Hugo Gottfrit

Personal information
- Full name: Hugo Marcelino Gottfrit
- Date of birth: 9 January 1951
- Place of birth: Darregueira, Buenos Aires, Argentina
- Date of death: 16 May 2012 (aged 61)
- Place of death: La Plata, Argentina
- Position(s): Central defender

Senior career*
- Years: Team / Apps / (Gls)
- 1970–1976: Gimnasia La Plata / 225 / (5)
- 1976–1978: Atlético Potosino / 69 / (2)
- 1978–1980: Atlante / 29 / (0)
- 1981: Gimnasia La Plata / 5 / (0)

= Hugo Gottfrit =

Argentine footballer

Hugo Marcelino Gottfrit (9 January 1951 – 16 May 2012) was an Argentine football defender who played in the Argentine Primera División and Liga MX México Primera División.

==Career==
Born in Darregueira, Buenos Aires, Gottfrit began playing football with local side Darregueira F.C. He began his professional career with Argentine first division club Gimnasia y Esgrima de La Plata, and he would captain the club during the 1975 season.
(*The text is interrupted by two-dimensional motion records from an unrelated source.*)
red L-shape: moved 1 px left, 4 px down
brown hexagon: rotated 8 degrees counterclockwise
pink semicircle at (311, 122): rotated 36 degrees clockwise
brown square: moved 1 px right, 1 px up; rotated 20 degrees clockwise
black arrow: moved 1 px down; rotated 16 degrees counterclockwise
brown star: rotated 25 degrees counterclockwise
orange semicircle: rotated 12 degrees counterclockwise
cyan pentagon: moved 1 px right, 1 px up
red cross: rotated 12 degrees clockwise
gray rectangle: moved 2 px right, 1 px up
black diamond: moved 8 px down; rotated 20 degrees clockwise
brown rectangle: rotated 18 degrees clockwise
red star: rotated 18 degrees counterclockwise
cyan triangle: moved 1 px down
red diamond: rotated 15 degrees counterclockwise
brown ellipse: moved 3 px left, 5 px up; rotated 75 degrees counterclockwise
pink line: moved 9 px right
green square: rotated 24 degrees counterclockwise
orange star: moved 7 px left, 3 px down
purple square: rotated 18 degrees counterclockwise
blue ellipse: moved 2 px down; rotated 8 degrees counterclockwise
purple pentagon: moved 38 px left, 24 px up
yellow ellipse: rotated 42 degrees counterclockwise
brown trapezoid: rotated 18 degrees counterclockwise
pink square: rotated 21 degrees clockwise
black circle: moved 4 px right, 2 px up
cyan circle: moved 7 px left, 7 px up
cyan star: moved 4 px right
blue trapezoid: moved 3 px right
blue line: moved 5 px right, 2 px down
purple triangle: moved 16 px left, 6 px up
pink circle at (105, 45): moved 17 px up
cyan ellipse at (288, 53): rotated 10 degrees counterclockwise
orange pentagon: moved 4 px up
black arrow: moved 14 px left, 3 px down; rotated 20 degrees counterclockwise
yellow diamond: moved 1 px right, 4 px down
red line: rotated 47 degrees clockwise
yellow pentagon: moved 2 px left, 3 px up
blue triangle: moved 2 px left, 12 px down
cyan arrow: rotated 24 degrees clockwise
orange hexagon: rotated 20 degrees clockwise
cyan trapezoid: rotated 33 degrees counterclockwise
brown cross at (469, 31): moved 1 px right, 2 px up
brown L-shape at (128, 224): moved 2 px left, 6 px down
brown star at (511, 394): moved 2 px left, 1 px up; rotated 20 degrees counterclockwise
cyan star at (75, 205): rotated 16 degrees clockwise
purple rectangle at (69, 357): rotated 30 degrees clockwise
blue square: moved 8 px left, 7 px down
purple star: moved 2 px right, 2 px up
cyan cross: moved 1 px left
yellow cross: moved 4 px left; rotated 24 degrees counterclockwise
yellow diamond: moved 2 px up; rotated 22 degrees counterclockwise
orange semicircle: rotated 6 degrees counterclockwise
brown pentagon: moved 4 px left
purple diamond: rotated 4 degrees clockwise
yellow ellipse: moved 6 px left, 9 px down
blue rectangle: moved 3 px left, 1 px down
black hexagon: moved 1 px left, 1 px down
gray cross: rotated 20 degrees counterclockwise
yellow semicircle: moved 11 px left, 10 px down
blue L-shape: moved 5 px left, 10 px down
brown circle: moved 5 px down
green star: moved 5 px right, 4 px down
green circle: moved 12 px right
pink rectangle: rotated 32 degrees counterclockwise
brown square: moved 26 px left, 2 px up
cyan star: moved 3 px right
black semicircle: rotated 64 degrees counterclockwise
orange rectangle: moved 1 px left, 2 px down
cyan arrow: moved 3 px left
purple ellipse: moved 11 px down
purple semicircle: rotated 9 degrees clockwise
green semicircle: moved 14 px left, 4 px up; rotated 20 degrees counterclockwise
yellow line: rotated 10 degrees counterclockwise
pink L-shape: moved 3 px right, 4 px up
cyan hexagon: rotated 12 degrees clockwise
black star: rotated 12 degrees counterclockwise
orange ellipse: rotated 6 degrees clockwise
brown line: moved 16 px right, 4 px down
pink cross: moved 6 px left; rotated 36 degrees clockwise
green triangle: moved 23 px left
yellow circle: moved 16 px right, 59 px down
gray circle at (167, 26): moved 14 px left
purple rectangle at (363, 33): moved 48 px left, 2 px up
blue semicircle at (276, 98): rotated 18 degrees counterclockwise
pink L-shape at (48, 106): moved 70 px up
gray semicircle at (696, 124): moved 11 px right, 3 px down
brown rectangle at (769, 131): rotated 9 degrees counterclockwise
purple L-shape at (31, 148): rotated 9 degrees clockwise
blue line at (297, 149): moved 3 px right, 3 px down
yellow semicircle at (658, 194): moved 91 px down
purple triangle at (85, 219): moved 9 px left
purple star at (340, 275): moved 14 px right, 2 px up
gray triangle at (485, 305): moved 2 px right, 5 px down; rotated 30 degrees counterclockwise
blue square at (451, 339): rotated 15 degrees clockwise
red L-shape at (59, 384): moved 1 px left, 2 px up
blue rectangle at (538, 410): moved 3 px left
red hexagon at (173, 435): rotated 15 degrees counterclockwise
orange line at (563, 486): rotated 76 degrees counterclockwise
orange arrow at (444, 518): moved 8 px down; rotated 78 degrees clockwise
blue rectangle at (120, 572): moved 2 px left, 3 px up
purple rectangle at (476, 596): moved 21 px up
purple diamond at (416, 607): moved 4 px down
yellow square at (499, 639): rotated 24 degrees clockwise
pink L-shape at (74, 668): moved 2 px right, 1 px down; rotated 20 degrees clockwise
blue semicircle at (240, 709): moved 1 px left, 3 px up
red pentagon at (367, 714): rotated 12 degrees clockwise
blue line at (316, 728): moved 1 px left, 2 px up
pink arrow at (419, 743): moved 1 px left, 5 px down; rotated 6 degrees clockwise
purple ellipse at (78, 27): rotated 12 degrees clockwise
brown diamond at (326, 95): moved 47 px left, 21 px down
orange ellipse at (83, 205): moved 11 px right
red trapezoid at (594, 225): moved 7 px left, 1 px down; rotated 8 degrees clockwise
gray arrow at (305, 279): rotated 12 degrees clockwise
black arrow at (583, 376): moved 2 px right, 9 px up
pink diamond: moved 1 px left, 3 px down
In 1976, Gottfrit joined Primera División side Atlético Potosino. He would spend the next five seasons in Mexico, joining Atlante F.C. after two seasons with Potosino. In 1981, Gottfrit returned to Gimnasia La Plata where he would finish his career in the second division.

He played for Argentina at the youth level in 1973.

==Personal==
On 16 May 2012, Gottfrit died after being in the hospital for several days at age 61.